By: Dennis Bates
We have no choice about what we do last in this life. We die. It’s as simple as that. But as Christians, it isn’t death we should fear. It’s not living that we should be afraid of.
We all have choices in life, lots of them, but making the right choice is only the beginning, not the end. It’s what we do with that right choice that matters. It is how we react to that Frostian two-road dilemma after we choose that really defines us. It may be our choice of the road less taken that starts us down the path, but it is how we walk that path once we chose it that makes all the difference.

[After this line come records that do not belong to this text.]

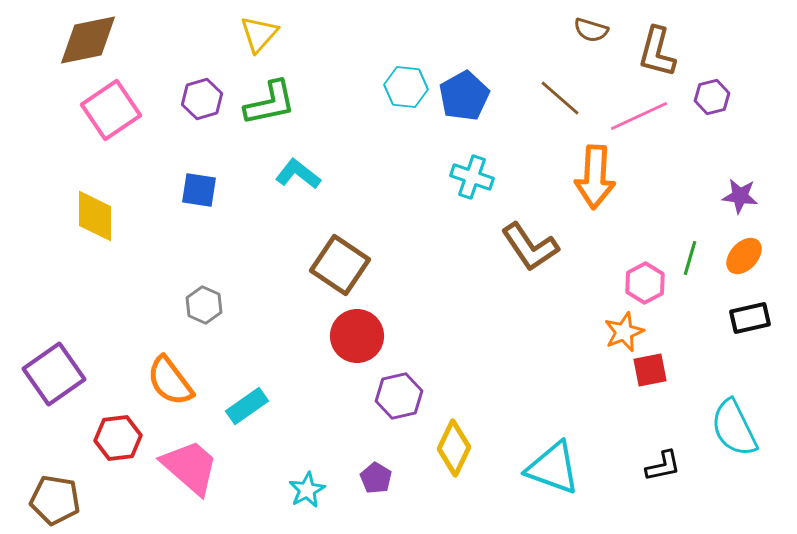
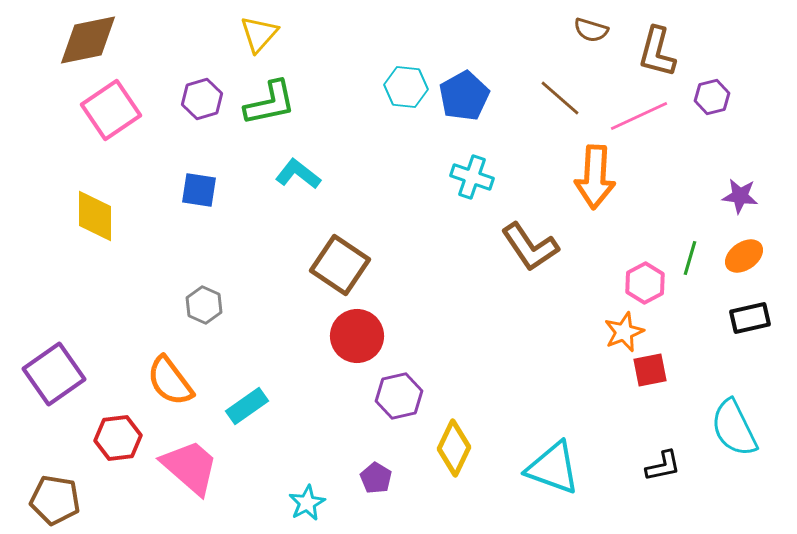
orange ellipse at (744, 256): rotated 12 degrees clockwise
cyan star at (307, 490): moved 13 px down
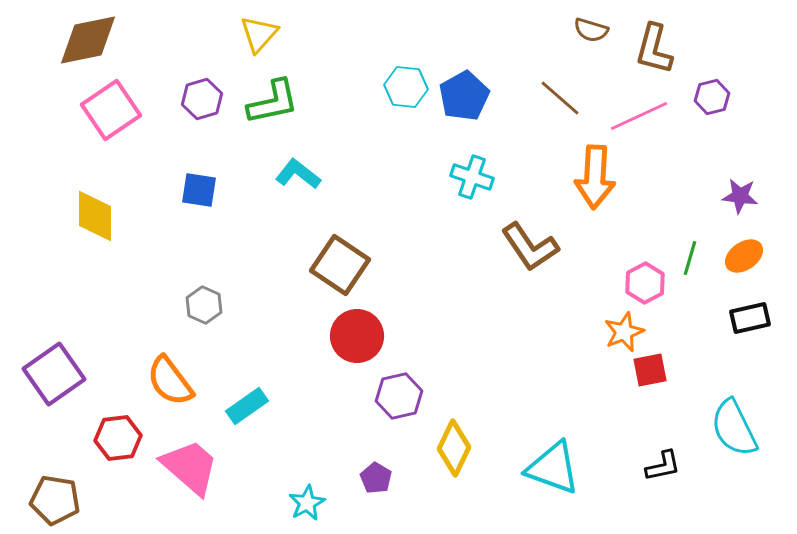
brown L-shape at (657, 52): moved 3 px left, 3 px up
green L-shape at (270, 103): moved 3 px right, 1 px up
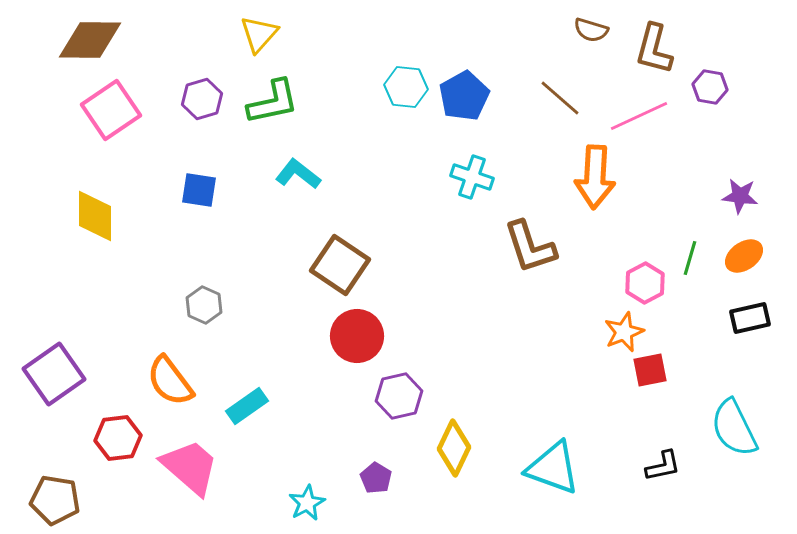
brown diamond at (88, 40): moved 2 px right; rotated 12 degrees clockwise
purple hexagon at (712, 97): moved 2 px left, 10 px up; rotated 24 degrees clockwise
brown L-shape at (530, 247): rotated 16 degrees clockwise
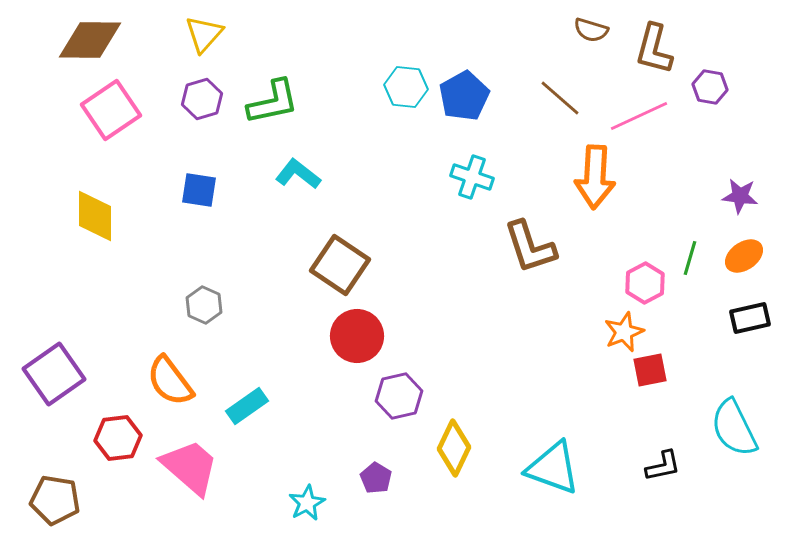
yellow triangle at (259, 34): moved 55 px left
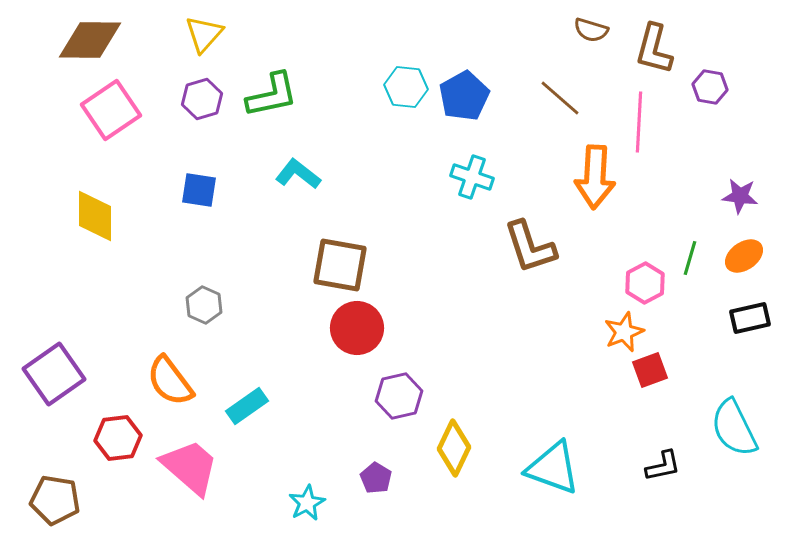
green L-shape at (273, 102): moved 1 px left, 7 px up
pink line at (639, 116): moved 6 px down; rotated 62 degrees counterclockwise
brown square at (340, 265): rotated 24 degrees counterclockwise
red circle at (357, 336): moved 8 px up
red square at (650, 370): rotated 9 degrees counterclockwise
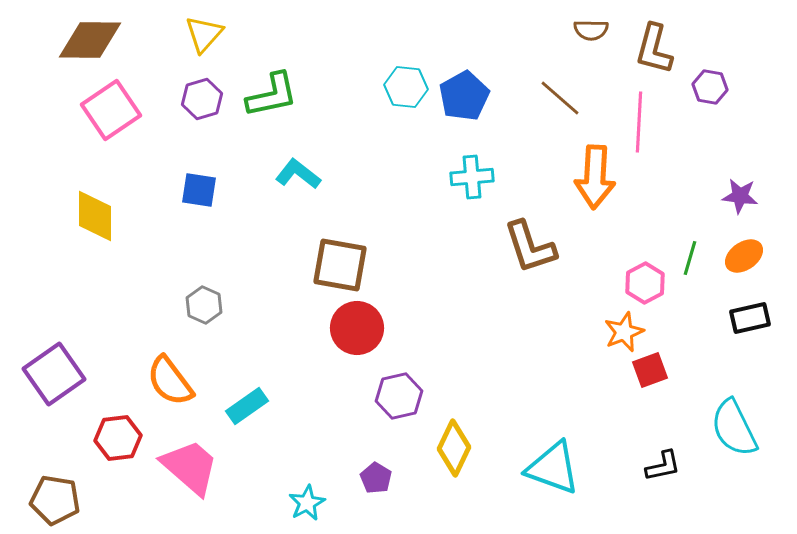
brown semicircle at (591, 30): rotated 16 degrees counterclockwise
cyan cross at (472, 177): rotated 24 degrees counterclockwise
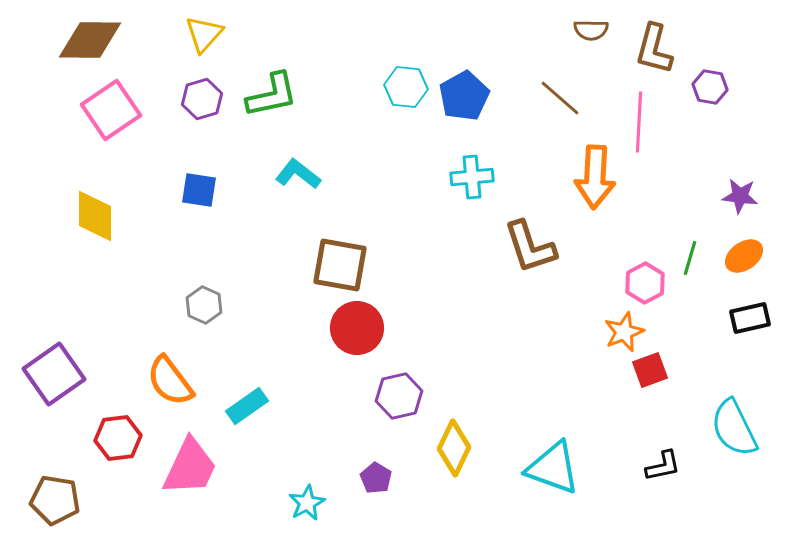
pink trapezoid at (190, 467): rotated 74 degrees clockwise
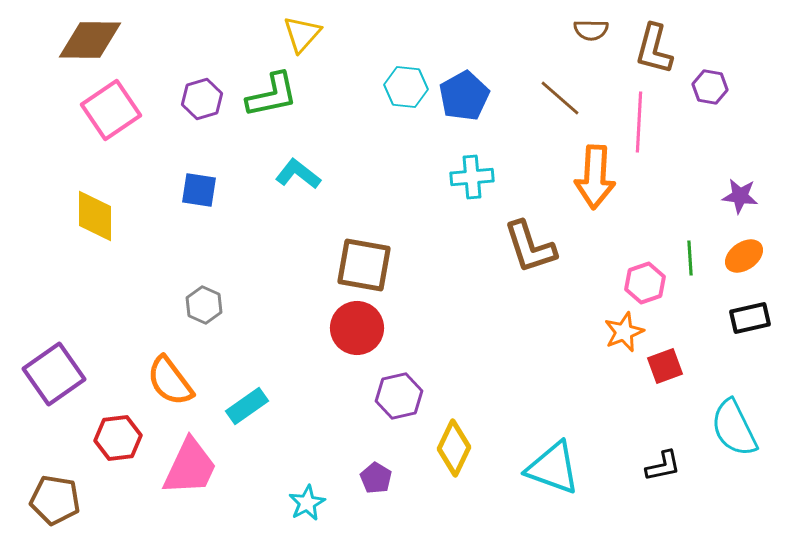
yellow triangle at (204, 34): moved 98 px right
green line at (690, 258): rotated 20 degrees counterclockwise
brown square at (340, 265): moved 24 px right
pink hexagon at (645, 283): rotated 9 degrees clockwise
red square at (650, 370): moved 15 px right, 4 px up
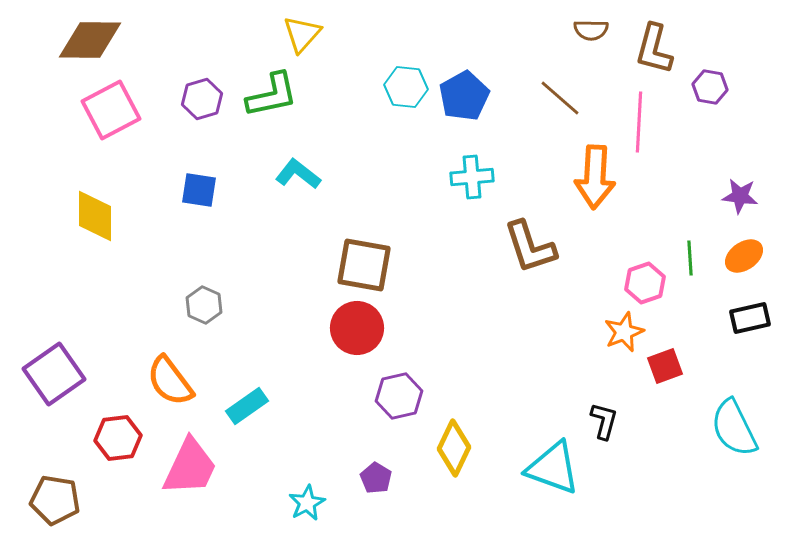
pink square at (111, 110): rotated 6 degrees clockwise
black L-shape at (663, 466): moved 59 px left, 45 px up; rotated 63 degrees counterclockwise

It does not matter if we chose to walk down the path that was grassy and wanted wear if, after making that choice, we do nothing to tramp down the grass along the way. How will anyone even know we’ve been there? For as in Adam all die, but in Christ we are made alive. And we weren’t made alive to just enjoy the serenity of the path that is grassy and wanting wear. We were made alive to walk down it.
I’m with James on this one. Knowing that there is a path and choosing it in our minds is nothing. It is faith without works, and it is so very, very dead. Belief without action is pretty useless. I know that some would say that Paul says we are justified by faith and not by works. I don’t dispute that, but I’m not talking about some sort of justification here. I’m talking about life and living it so it does somebody some good besides you. After all, only worrying about you is rather selfish if you stop to think about it.
Look at Paul’s life if you think he meant that faith alone is enough. He didn’t sit on his faith; he went everywhere he could, preaching about it and telling people how to live better lives. And in the end he paid the ultimate price for doing so.
For that matter, the Man that he believed in and called Lord did the same thing. Jesus, as the Son of God, didn’t have to do anything, but he did. He didn’t just pick an interesting path; he walked down it. He fed the hungry, healed the sick, forgave the sinners and ultimately walked the path to his crucifixion.
This Man who could calm a storm, walk on water, and change water into wine didn’t have to prove himself to anybody. He was from God and going back there. He did what he did to show us that if we truly want to follow Him, if we really believe that we are justified by faith, then we have to do more than just talk about it. It’s not enough to shout hallelujah or believe quietly in our hearts that we are saved and then slink off timidly down the sidewalk.
We need to walk boldly down the path we choose. We need to ignore the signs that say “Keep off the Grass,” and walk on it, stomp on it, wear it down and wear it out. Jesus will walk down that path with us; He’s been there before. Then and only then does choosing the path less traveled make all the difference.